Giorgi Lomiseli campe un Luna un peu raide, peu enclin à interagir avec ses partenaires, souvent rivé au geste du chef. Mais dès qu’il s’abandonne à la ligne de Verdi, notamment dans « Son regard, son doux sourire » (« Il balen del suo sorriso »), le chant retrouve une élégance de phrasé, une respiration véritablement verdienne. Luca Gallo, en revanche, peine davantage : son Fernand souffre d’un français particulièrement indistinct, et son placement en fond de scène lors de sa grande scène d’entrée n’aide guère à affirmer sa présence vocale. Les comprimari, tous issus du chœur, se montrent en revanche exemplaires : diction claire, expressivité constante. On remarque en particulier la voix incisive et la présence vive de Conor Pendiville, excellent Ruiz.
La mise en scène de Ben Barnes fait le choix de la transposition, situant l’action dans l’Espagne franquiste. Luna et ses congénères deviennent ainsi des fascistes, tandis que Manrique et les siens apparaissent comme des révolutionnaires anarchistes et des résistants luttant contre le régime en place. La transposition n’est certes pas des plus originales, mais la proposition est d’une excellente facture, bien qu’elle aurait sûrement mérité une direction d’acteur plus resserrée. La scénographie de Liam Doona impressionne par son ingéniosité, permettant des changements de décor rapides, chaque tableau étant différencié par des aménagements scéniques variés.
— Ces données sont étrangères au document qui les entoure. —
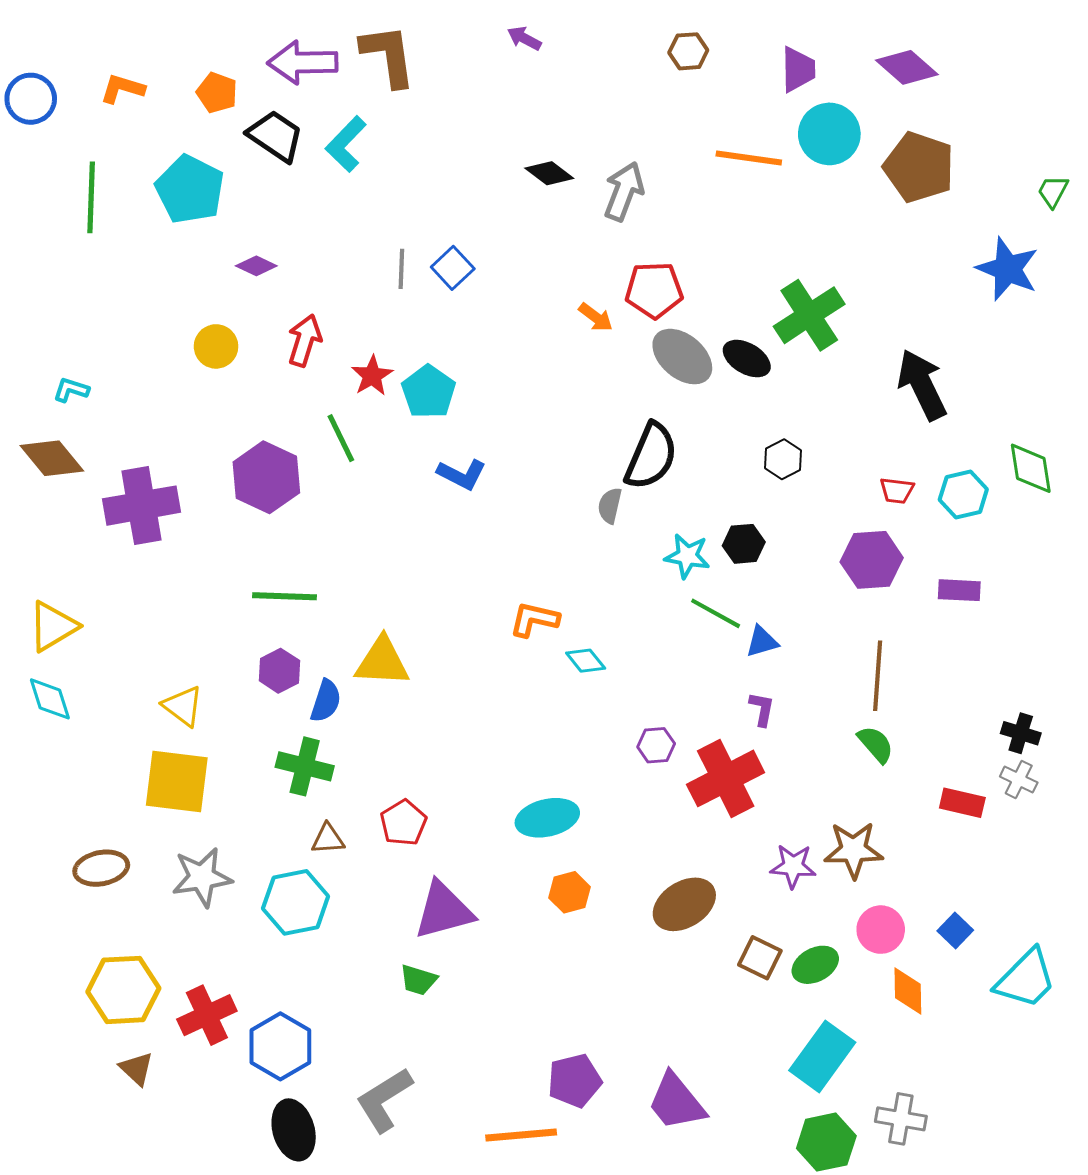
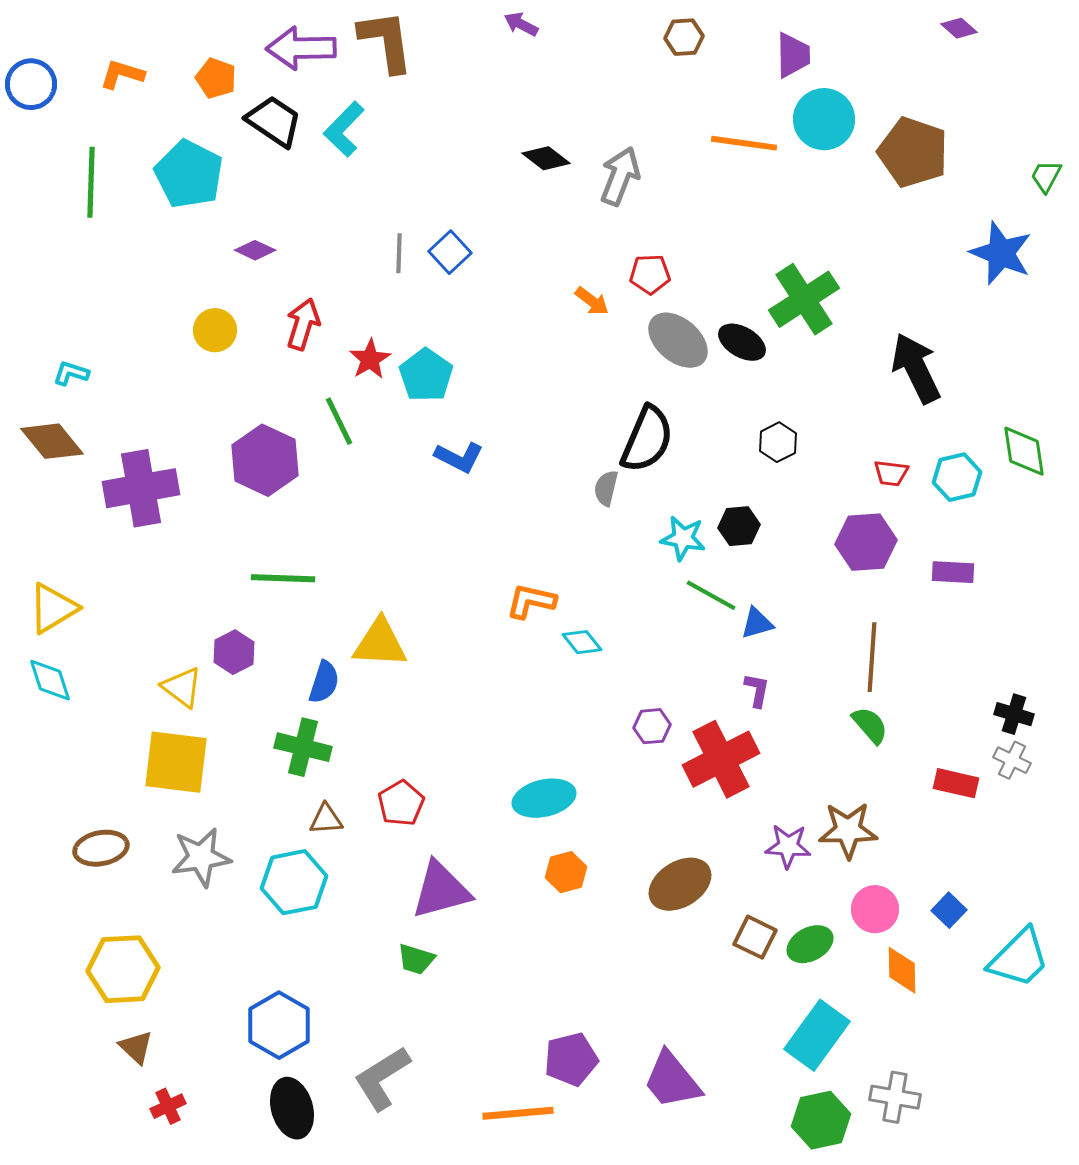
purple diamond: (907, 67) -> (959, 28), moved, size x0.6
red pentagon: (654, 290) -> (650, 274), size x0.7
purple hexagon: (279, 671) -> (234, 652), moved
red cross: (207, 1015) -> (168, 1106), moved, size x0.6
En ceci, il est aidé par les merveilleuses lumières de Daniele Naldi et Paolo Bonaface, toujours d’une grande élégance. Fond rouge sang derrière les volets ouverts, mystère crépitant autour du feu au deuxième acte, clair-obscur lugubre du couvent, ombres portées sur la tente de Luna, contrastes violents au dernier acte : tout concourt à façonner une atmosphère goyesque au spectacle, baigné de ce sol y sombra si résolument espagnol.
Enfin, ce qu’on aura sans doute le plus apprécié au cours de cette soirée, c’est la direction étonnamment vive et alerte de Marcus Bosch. L’Orchestre du festival de Wexford n’est certes pas la phalange la plus impressionnante qui soit sur le plan technique, mais l’engagement des instrumentistes force l’admiration. Les cordes, peu vibrées, crépitent et fusent avec un tempérament furieux, la petite harmonie est pleine de piquant, les percussions sont implacables. Les tempos choisis, toujours allants, refusent tout enlisement : rien ne s’alourdit, tout respire et avance, porté par un sens aigu du drame. Le chef parvient à concilier idéalement la clarté sonore française et la fureur dramatique italienne. Sous sa baguette, Le Trouvère retrouve toute son audace : celle d’une œuvre nerveuse, lumineuse et sauvage, pleinement vivante.